Aquele velho havia nos convocado ao mesmo tempo para nos fazer conversar? Ele era perspicaz e, apesar de seu jeito estranho, parecia ter um coração bondoso.

— Bem, estou partindo agora — declarei, já me preparando para ir embora.

— Espere! — O velho exclamou. — Não quer saber o que era aquele monstro que fiz você enfrentar?

Embora a curiosidade existisse, já havia obtido informações suficientes naquele dia. Virei meu rosto em sua direção e ofereci um sorriso confiante.

— Na verdade não. Seja o que fosse, parecia fraco. Enfrentaria uma dúzia deles sem suar.

Com isso, saltei pela janela, deixando-os observando com olhos arregalados. Enquanto caía em queda livre, deitado no ar, podia ver o colar de Vitória balançando. Sentia curiosidade sobre ele, mas optei por não perguntar.

Durante a queda, milhares de pensamentos inundaram minha mente, como se a morte estivesse próxima. Entre eles, surgiu um sobre Zetrian: teria ele desaparecido por estar cansado de ser apenas usado?
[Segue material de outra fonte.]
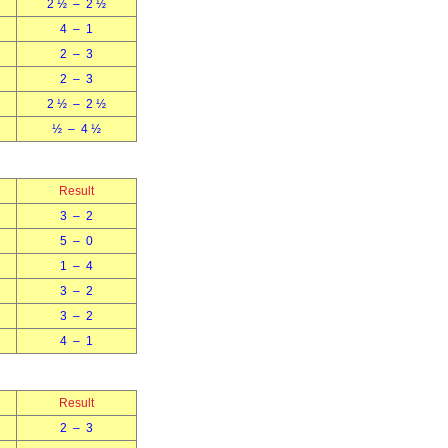
2 ½ – 2 ½
4 – 1
2 – 3
2 – 3
2 ½ – 2 ½
½ – 4 ½
Result
3 – 2
5 – 0
1 – 4
3 – 2
3 – 2
4 – 1
Result
2 – 3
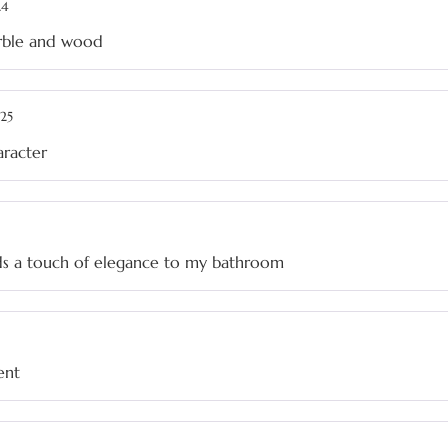
24
arble and wood
25
haracter
adds a touch of elegance to my bathroom
ent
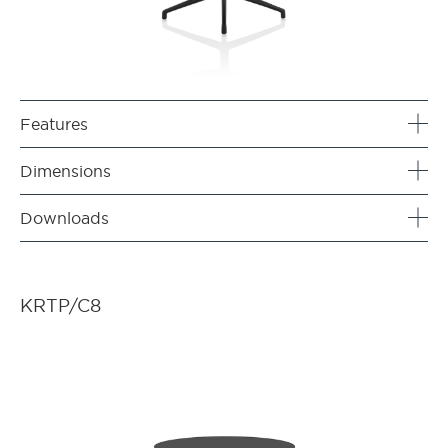
Features
Dimensions
Downloads
KRTP/C8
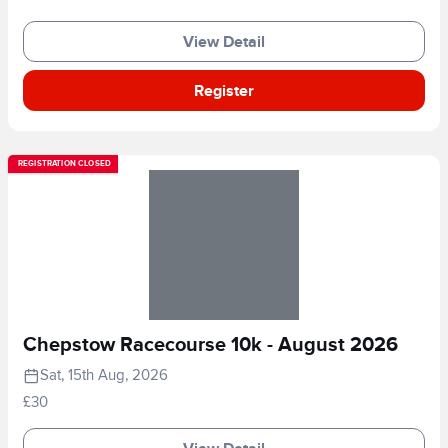
View Detail
Register
REGISTRATION CLOSED
Chepstow Racecourse 10k - August 2026
Sat, 15th Aug, 2026
£30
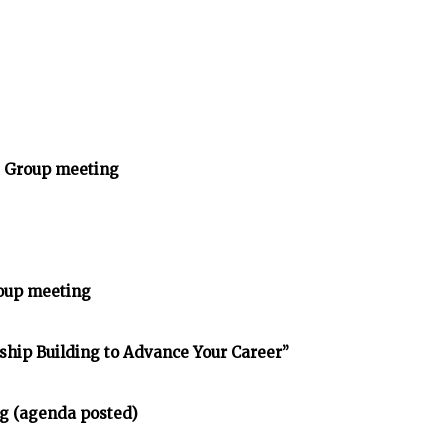
y Group meeting
oup meeting
nship Building to Advance Your Career”
g (agenda posted)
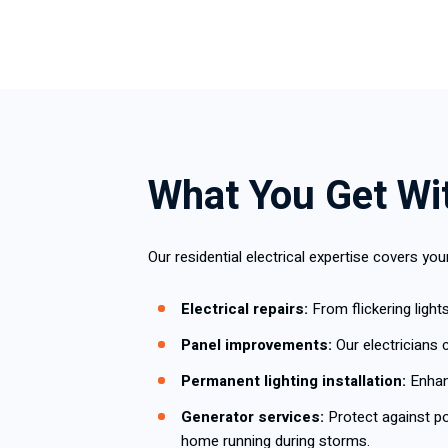
What You Get Wit
Our residential electrical expertise covers yo
Electrical repairs:
From flickering light
Panel improvements:
Our electricians 
Permanent lighting installation:
Enhanc
Generator services:
Protect against p
home running during storms.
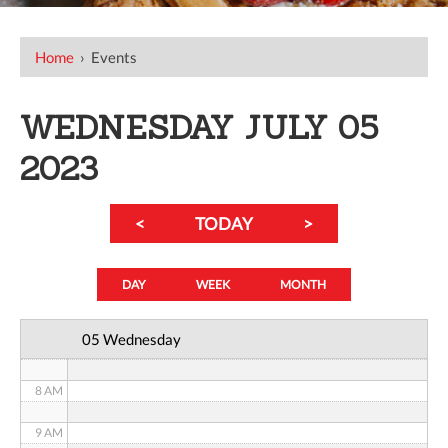
12 AM
Home
›
Events
1 AM
WEDNESDAY JULY 05
2 AM
2023
3 AM
<
TODAY
>
4 AM
5 AM
DAY
WEEK
MONTH
6 AM
05 Wednesday
7 AM
8 AM
9 AM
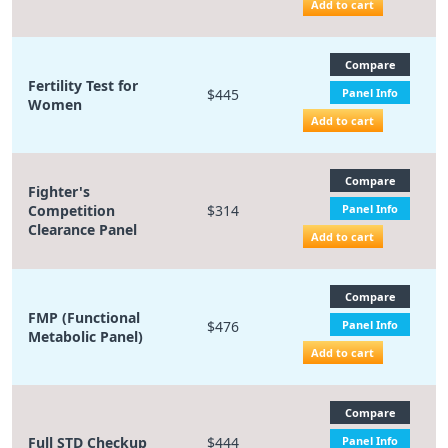
Add to cart
Compare
Fertility Test for
$445
Panel Info
Women
Add to cart
Compare
Fighter's
Competition
$314
Panel Info
Clearance Panel
Add to cart
Compare
FMP (Functional
$476
Panel Info
Metabolic Panel)
Add to cart
Compare
Full STD Checkup
$444
Panel Info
Cansado de não ter relações verdadeiras? No fim, ser escolhido parecia ser mais uma maldição do que uma bênção. Assim que ele desapareceu, seu nome foi esquecido, sem glória, sem reconhecimento. Concluí que talvez o título de "escolhido" fosse, de fato, uma maldição reservada apenas para os azarados.

No final, aterrissei de joelhos. Qualquer pessoa comum teria se espatifado, talvez até quebrado alguns ossos. Mas minha resistência era incomum, superior à de qualquer humano comum. Ao me levantar, admirei o céu, que estava deslumbrante naquele dia.

— Acho que vou encerrar o dia por hoje — murmurei para mim mesmo, enquanto retornava aos meus aposentos e me entregava ao sono.

Nos três anos seguintes, permaneci no palácio, dedicando-me ao treinamento diário sem falhar. Não podia partir antes de completar dezoito anos.

Durante esse período, acumulei um vasto conhecimento, incluindo a compreensão dos poderes da escolion. O, Mago Supremo, que acabou se chamando Herdes, uma revelação surpreendente para mim.

Me contou que, geralmente, os escolhidos levavam cinco anos para descobrir os poderes da Escolion e mais dez para dominá-los, mas eu consegui em apenas três anos e sintia que os dominava melhor que qualquer um. 

Além disso, havia desenvolvido técnicas novas, algo que o velho disse nunca ter sido feito antes, exceto pelo criador original da lâmina. Também havia aprimorado minhas habilidades de classe, o que se mostrou bastante útil para os momentos em que não podia utilizar meus poderes ou a espada.

Durante esse período, Vithória e eu conseguimos resolver a questão do casamento. Surpreendentemente, não foi uma tarefa difícil, pois contamos com o apoio de Herdes. 

Ele parecia possuir mais influência do que o próprio rei, uma vez que era o antigo Rei Mago de Alexandria. Essa constatação me deixou pensativo: por que alguém com tanto poder e prestígio se submeteria à autoridade de um rei tão ganancioso como Bartolomeu IV? 

No entanto, ficou claro que sua influência entre os magos era de enorme importância, assim como o respeito que recebia de muitos reis do continente, que o consideravam um representante direto dos deuses. Diante desse cenário, o rei teve que recuar em sua decisão.

Ah, havia até me esquecido. Para evitar que os nobres ficassem incomodados com um camponês agindo como alguém da realeza, utilizando os campos reais e até mesmo dormindo no palácio, o rei me concedeu um título de nobreza: "Cavaleiro". Embora tradicionalmente reservado para aqueles que estavam diretamente ligados à proteção do rei ou que possuíam a classe cavaleiro, pessoas sem essa classe ou sem formação militar também poderiam receber o título como uma honra especial.

No fim, isso era tudo que importava. Poderia haver mais detalhes, mas, no momento, eles escapavam da minha mente. O que realmente importava era que naquele dia eu daria o primeiro passo em direção ao início da minha jornada. Era nesse momento que tudo começaria, e eu me tornaria o maior e mais poderoso Escolhido a percorrer esta terra.